Physio treating a patient
Acupuncture is used to treat a wide variety of conditions, including musculo-skeletal disorders. NICE (National Institute for Health and Care Excellence) has recommended acupuncture as a treatment for back pain on the NHS. It is an effective treatment for chronic pain.3 It involves fine, flexible needles being inserted at specific points of the body. The Chinese believe that pain and illness are signs that the body is out of balance. Harmony needs to be restored to be healthy. There are channels which run around our body within which flows our life force, or ‘qi’. A condition or ailment is a sign that the flow has been blocked at some point. A thorough assessment is taken by the practitioner who is trained to diagnose where the blockage is in the body. The needles are placed at specific points to relieve the blockage. The needles are left in place for approximately 20 minutes whilst you relax.
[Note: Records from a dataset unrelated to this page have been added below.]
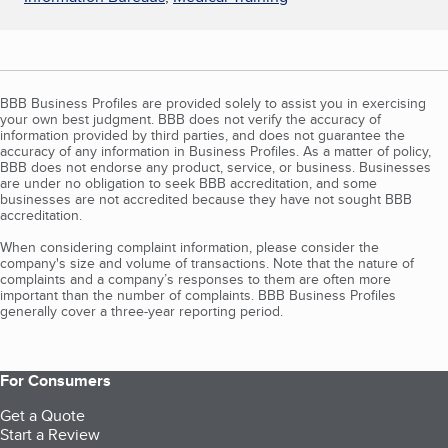
BBB Business Profiles are provided solely to assist you in exercising
your own best judgment. BBB does not verify the accuracy of
information provided by third parties, and does not guarantee the
accuracy of any information in Business Profiles. As a matter of policy,
BBB does not endorse any product, service, or business. Businesses
are under no obligation to seek BBB accreditation, and some
businesses are not accredited because they have not sought BBB
accreditation.
When considering complaint information, please consider the
company's size and volume of transactions. Note that the nature of
complaints and a company’s responses to them are often more
important than the number of complaints. BBB Business Profiles
generally cover a three-year reporting period.
For Consumers
Get a Quote
Start a Review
Often Chinese herbs are prescribed in conjunction with acupuncture treatments.
Patients back with needles in place
Massage therapy is used as preventative treatment to encourage muscle tone, balance and posture. It also helps to maintain healthy connective tissue. It is an effective treatment for injury, chronic pain, posture problems and restricted range of movement. Massage involves using different techniques, with the aim being to encourage muscles to stretch, allowing the circulation of blood and lymph, to relax muscles and to increase flexibility. The techniques involve smooth stroking movements, kneading of the skin and muscles, squeezing, shaking, wringing and rolling. It can aid sleep and relaxation and ease pain, and reduce stress.
Person having a massage
The Holistic Health Care Clinic is able to provide different therapies with which to approach any musculoskeletal disorder. By examining you holistically, the correct balance of treatments may be determined. You are an individual and a tailored treatment plan using the therapies on offer will maximize your chances of an effective recovery.
Smiling, happy, healthy person
- 1. Senna, MK et al ‘Des Maintained Spinal Manipulation Therapy for Chronic Nonspecific Low Back Pain Result in Better Long- term Outcome?’ Spine 36 2011 (180 1427-1437.
- 2. Licciardone, J et al ‘Osteopathic Manipulative Treatment for Lower Back Pain: A Systematic Review and Meta- Analysis of Randomized Controlled Trials.’ BMC Musculoskeletal Disorders 2005 6:43.
- 3. Vickers, AJ et al ‘Acupuncture for Chronic Pain. Individual Patient Data Meta-analysis.’ Arch Intern Med 2012 172 (19) 1444-1453.